EXERCISE DESCRIPTION. Return each line of the data below that contains the string "Spur".

════════

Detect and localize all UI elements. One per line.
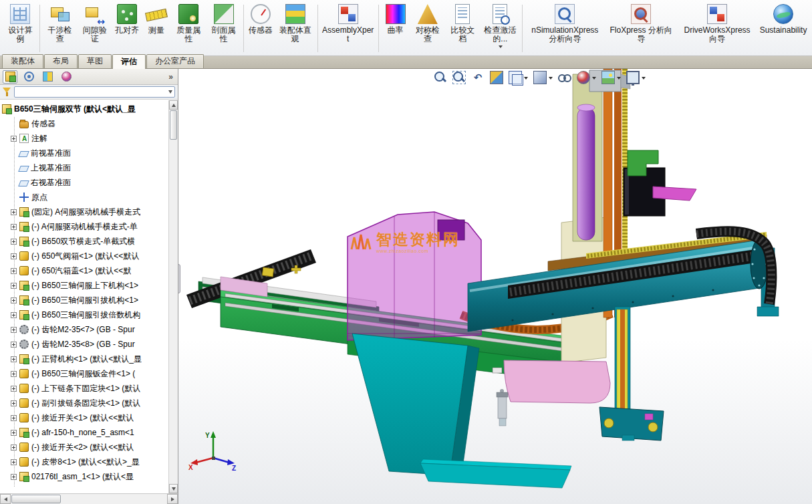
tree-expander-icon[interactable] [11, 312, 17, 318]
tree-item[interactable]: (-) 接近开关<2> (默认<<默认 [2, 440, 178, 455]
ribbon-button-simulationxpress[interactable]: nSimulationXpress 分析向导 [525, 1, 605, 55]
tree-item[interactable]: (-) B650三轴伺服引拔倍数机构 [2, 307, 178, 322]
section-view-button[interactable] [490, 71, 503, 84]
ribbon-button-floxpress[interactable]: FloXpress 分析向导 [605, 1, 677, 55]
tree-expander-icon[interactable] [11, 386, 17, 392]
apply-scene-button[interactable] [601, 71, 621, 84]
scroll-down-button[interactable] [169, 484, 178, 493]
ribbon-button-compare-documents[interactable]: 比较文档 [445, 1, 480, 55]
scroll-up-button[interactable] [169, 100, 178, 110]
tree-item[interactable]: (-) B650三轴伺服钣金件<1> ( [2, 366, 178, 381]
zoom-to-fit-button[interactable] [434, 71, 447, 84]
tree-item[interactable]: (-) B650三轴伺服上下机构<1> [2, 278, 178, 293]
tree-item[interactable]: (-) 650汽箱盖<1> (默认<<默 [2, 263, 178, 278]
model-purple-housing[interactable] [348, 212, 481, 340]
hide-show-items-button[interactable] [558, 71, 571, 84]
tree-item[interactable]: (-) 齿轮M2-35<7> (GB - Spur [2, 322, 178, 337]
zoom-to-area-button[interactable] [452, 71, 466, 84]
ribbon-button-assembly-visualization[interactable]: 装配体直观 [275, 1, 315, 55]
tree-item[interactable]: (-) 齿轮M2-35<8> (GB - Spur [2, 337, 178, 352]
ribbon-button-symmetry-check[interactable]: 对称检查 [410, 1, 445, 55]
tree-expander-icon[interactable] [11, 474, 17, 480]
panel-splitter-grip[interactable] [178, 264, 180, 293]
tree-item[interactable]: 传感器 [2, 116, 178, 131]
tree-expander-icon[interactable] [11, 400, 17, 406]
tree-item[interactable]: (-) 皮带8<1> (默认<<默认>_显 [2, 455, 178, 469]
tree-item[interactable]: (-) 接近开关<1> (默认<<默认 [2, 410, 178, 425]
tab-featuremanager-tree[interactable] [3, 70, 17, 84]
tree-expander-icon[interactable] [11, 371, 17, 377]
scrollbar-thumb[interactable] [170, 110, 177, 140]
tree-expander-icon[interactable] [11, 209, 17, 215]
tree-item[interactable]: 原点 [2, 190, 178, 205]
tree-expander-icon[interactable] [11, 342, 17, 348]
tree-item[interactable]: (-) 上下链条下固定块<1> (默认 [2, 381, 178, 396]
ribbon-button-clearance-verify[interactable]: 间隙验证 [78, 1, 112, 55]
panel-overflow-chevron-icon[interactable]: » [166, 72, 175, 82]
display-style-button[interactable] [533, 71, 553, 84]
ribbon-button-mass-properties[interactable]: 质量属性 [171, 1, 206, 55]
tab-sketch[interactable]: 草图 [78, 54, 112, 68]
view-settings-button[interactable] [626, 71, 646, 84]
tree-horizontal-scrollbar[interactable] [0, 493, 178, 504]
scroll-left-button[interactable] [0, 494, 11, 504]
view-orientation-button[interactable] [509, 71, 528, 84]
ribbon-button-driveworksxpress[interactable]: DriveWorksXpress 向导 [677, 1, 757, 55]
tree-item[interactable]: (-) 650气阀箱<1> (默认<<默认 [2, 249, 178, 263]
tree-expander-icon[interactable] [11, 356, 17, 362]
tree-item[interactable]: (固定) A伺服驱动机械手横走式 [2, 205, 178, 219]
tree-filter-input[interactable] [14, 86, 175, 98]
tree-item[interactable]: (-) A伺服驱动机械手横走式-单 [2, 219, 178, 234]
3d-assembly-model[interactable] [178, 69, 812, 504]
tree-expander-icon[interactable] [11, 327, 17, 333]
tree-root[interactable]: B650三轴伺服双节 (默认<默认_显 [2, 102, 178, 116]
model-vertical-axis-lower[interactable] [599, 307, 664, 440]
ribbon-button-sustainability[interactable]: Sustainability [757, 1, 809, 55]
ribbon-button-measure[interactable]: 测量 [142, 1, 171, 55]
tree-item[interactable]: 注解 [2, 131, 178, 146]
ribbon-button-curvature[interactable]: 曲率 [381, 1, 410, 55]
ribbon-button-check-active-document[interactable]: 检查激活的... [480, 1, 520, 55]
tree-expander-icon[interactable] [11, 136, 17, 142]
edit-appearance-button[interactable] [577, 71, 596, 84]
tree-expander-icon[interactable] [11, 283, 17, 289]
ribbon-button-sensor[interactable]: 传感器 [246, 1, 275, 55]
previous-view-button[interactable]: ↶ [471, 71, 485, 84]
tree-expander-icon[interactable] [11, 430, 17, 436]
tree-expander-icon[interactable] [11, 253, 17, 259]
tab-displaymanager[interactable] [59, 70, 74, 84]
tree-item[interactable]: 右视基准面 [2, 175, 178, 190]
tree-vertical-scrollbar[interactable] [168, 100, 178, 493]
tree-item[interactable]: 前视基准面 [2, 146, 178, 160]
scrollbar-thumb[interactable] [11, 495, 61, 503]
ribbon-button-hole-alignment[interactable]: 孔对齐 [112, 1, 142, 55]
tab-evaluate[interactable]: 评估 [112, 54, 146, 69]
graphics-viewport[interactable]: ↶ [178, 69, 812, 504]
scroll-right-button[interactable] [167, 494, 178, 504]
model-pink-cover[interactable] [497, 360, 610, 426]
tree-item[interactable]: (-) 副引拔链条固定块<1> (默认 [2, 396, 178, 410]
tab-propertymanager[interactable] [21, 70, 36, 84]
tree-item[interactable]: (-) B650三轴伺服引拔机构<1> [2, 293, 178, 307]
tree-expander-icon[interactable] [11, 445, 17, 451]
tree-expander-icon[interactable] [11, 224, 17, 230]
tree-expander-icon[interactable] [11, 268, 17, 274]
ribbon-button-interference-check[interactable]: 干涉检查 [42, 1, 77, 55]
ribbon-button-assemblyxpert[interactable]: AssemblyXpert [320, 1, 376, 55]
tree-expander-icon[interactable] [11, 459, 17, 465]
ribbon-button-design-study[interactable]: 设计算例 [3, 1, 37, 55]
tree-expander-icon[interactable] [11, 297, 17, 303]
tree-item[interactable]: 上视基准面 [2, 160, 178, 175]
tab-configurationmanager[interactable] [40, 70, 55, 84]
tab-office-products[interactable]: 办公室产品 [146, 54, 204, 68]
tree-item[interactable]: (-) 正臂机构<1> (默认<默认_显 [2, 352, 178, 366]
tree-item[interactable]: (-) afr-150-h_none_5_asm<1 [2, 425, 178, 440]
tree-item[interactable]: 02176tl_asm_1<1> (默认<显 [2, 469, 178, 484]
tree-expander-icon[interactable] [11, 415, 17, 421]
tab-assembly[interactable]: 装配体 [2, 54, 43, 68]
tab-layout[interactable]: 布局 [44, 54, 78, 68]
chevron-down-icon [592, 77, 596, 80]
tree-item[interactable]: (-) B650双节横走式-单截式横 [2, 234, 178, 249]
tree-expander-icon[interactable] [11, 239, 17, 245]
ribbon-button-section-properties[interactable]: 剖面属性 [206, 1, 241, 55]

════════

OUTPUT.
tree-item[interactable]: (-) 齿轮M2-35<7> (GB - Spur [2, 322, 178, 337]
tree-item[interactable]: (-) 齿轮M2-35<8> (GB - Spur [2, 337, 178, 352]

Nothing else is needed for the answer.